Gotta say when I saw the headline I was shocked in the moment, but it was no surprise. I sure liked her a lot better when I didn't know who she was. Her and Brown's reality show was the train wreck of train wreck's and showed her personality to be 180 degrees opposite what was portrayed.

That said, she had one of the most beautiful voices I've ever heard, her face as beautiful as you'll see. Hope she's finally at peace.

shotgun 3 years, 4 months ago

Gotta love all of the wussie anonymous internet haters!

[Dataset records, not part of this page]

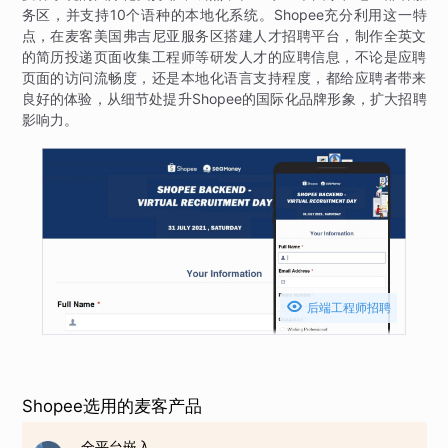
务区，并支持10个语种的本地化系统。Shopee充分利用这一特
点，在麦客美国弗吉尼亚服务区搭建人才招聘平台，制作全英文
的简历投递页面收集工程师等研发人才的应聘信息，不论是应聘
页面的访问流畅度，还是本地化语言支持程度，都给应聘者带来
良好的体验，从细节处提升Shopee的国际化品牌形象，扩大招聘
影响力。

后端工程师招聘
Shopee选用的麦客产品
全平台嵌入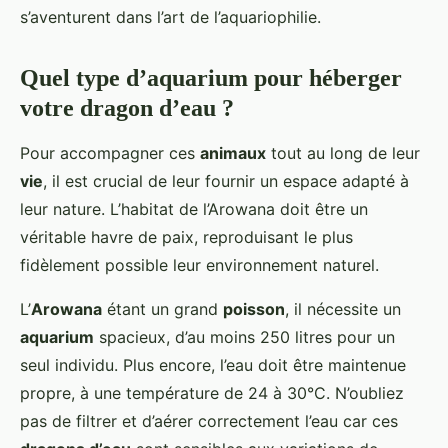
s’aventurent dans l’art de l’aquariophilie.
Quel type d’aquarium pour héberger
votre dragon d’eau ?
Pour accompagner ces
animaux
tout au long de leur
vie
, il est crucial de leur fournir un espace adapté à
leur nature. L’habitat de l’Arowana doit être un
véritable havre de paix, reproduisant le plus
fidèlement possible leur environnement naturel.
L’
Arowana
étant un grand
poisson
, il nécessite un
aquarium
spacieux, d’au moins 250 litres pour un
seul individu. Plus encore, l’eau doit être maintenue
propre, à une température de 24 à 30°C. N’oubliez
pas de filtrer et d’aérer correctement l’eau car ces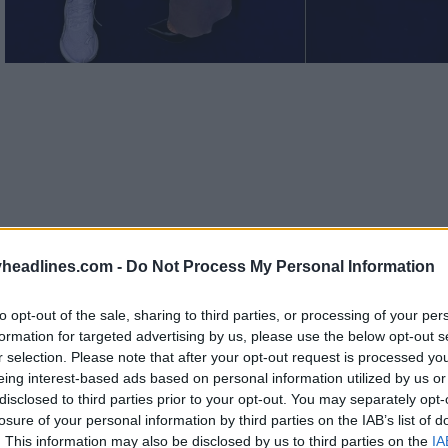
headlines.com -
Do Not Process My Personal Information
to opt-out of the sale, sharing to third parties, or processing of your per
formation for targeted advertising by us, please use the below opt-out s
r selection. Please note that after your opt-out request is processed y
eing interest-based ads based on personal information utilized by us or
disclosed to third parties prior to your opt-out. You may separately opt-
losure of your personal information by third parties on the IAB’s list of
o posando con su pareja, Georgina Rodríguez, junto
. This information may also be disclosed by us to third parties on the
IA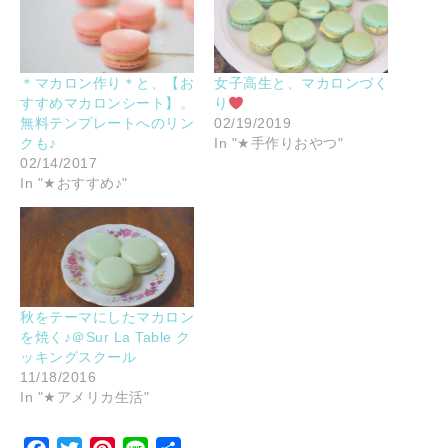
＊マカロン作り＊と、【お
女子高生と、マカロンづく
すすめマカロンシート】。
り
無料テンプレートへのリン
02/19/2019
クも♪
In "★手作りおやつ"
02/14/2017
In "★おすすめ♪"
秋をテーマにしたマカロン
を焼く♪＠Sur La Table ク
ッキングスクール
11/18/2016
In "★アメリカ生活"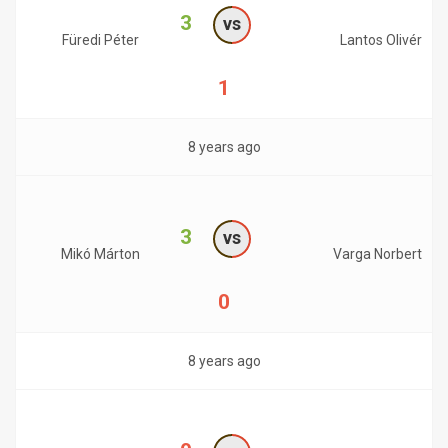
3
vs
Füredi Péter
Lantos Olivér
1
8 years ago
3
vs
Mikó Márton
Varga Norbert
0
8 years ago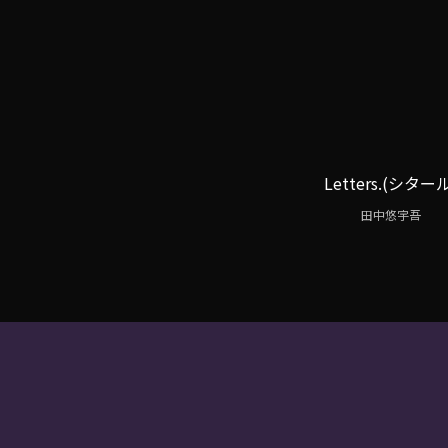
Letters.(シター
田中悠宇吾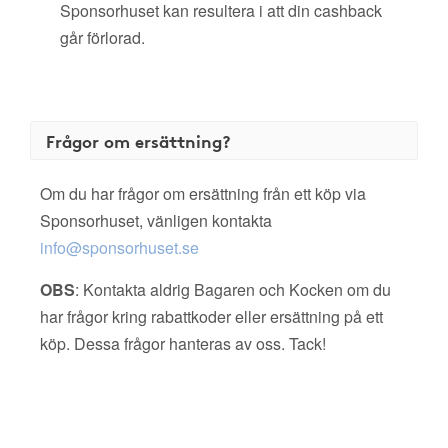
Sponsorhuset kan resultera i att din cashback
går förlorad.
Frågor om ersättning?
Om du har frågor om ersättning från ett köp via
Sponsorhuset, vänligen kontakta
info@sponsorhuset.se
OBS
: Kontakta aldrig Bagaren och Kocken om du
har frågor kring rabattkoder eller ersättning på ett
köp. Dessa frågor hanteras av oss. Tack!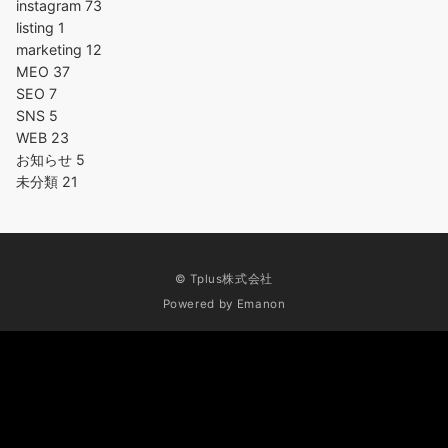
instagram
73
listing
1
marketing
12
MEO
37
SEO
7
SNS
5
WEB
23
お知らせ
5
未分類
21
© Tplus株式会社
Powered by
Emanon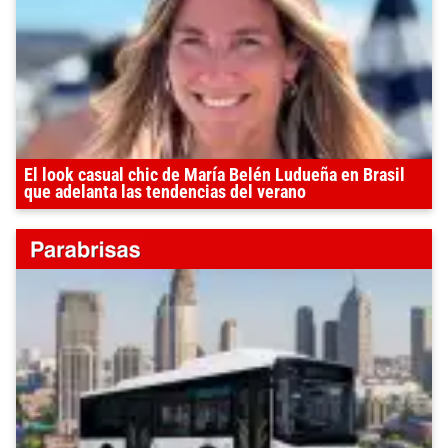
El look casual chic de María Belén Ludueña en Brasil
que adelanta las tendencias del verano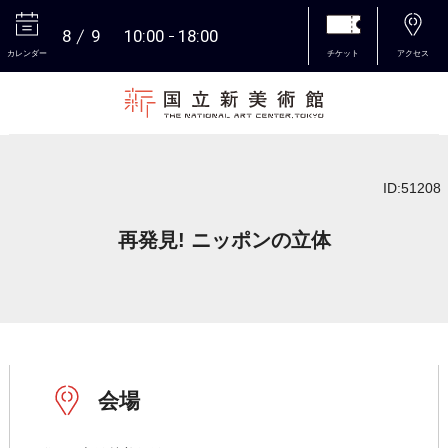
8
9
10:00
18:00
カレンダー
チケット
アクセス
本文へ
ID:51208
再発見! ニッポンの立体
会場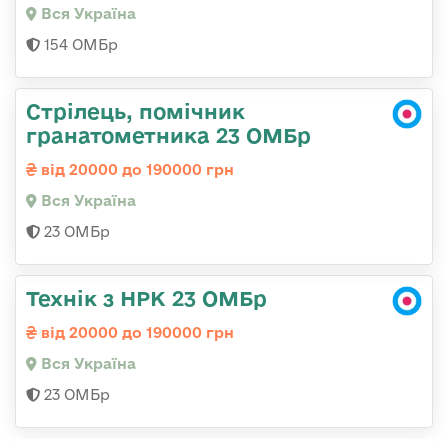
Вся Україна
154 ОМБр
Стрілець, помічник
гранатометника 23 ОМБр
від 20000 до 190000 грн
Вся Україна
23 ОМБр
Технік з НРК 23 ОМБр
від 20000 до 190000 грн
Вся Україна
23 ОМБр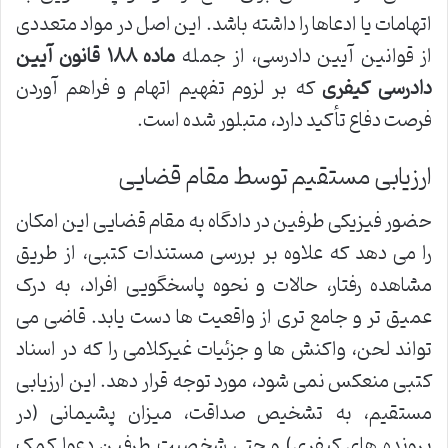
اتهامات یا ادعاها را داشته باشد. این اصل در مواد متعددی
از قوانین آیین دادرسی، از جمله
ماده ۱۸۸ قانون آیین
دادرسی کیفری
که بر لزوم تفهیم اتهام و فراهم آوردن
فرصت دفاع تأکید دارد، متبلور شده است.
ارزیابی مستقیم توسط مقام قضایی
حضور فیزیکی طرفین در دادگاه به مقام قضایی این امکان
را می دهد که علاوه بر بررسی مستندات کتبی، از طریق
مشاهده رفتار، حالات و نحوه پاسخگویی افراد، به درک
عمیق تر و جامع تری از واقعیت ها دست یابد. قاضی می
تواند لحن، واکنش ها و جزئیات غیرکلامی را که در اسناد
کتبی منعکس نمی شود، مورد توجه قرار دهد. این ارزیابی
مستقیم، به تشخیص صداقت، میزان پشیمانی (در
پرونده های کیفری) و حتی شخصیت طرفین دعوا کمک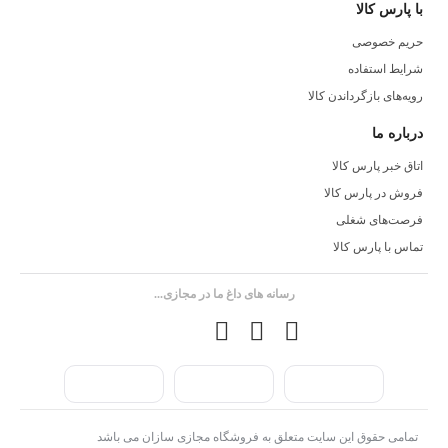
با پارس کالا
حریم خصوصی
شرایط استفاده
رویه‌های بازگرداندن کالا
درباره ما
اتاق خبر پارس کالا
فروش در پارس کالا
فرصت‌های شغلی
تماس با پارس کالا
رسانه های داغ ما در مجازی...
تمامی حقوق این سایت متعلق به فروشگاه مجازی سازان می باشد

MarcoPogo 3 years, 4 months ago

"shotgun (anonymous) says… Gotta love all of the wussie anonymous internet haters!"

Post of the Day!

labmonkey 3 years, 4 months ago

Her anthem was great for the time, but it had the unfortunate consequence of having every little diva-wannabe try to copy or out-do her. "Free" is a one-syllibal word and does not necessitate 7 notes to sing it.

To me, this is the greatest pre-game anthem:

May Whitney RIP. She was talented, but her demons got the best of her (even if it wasn't and OD, I am sure the years of abusing her body had something to do with it). Sometimes you cannot let the artist take away from the art.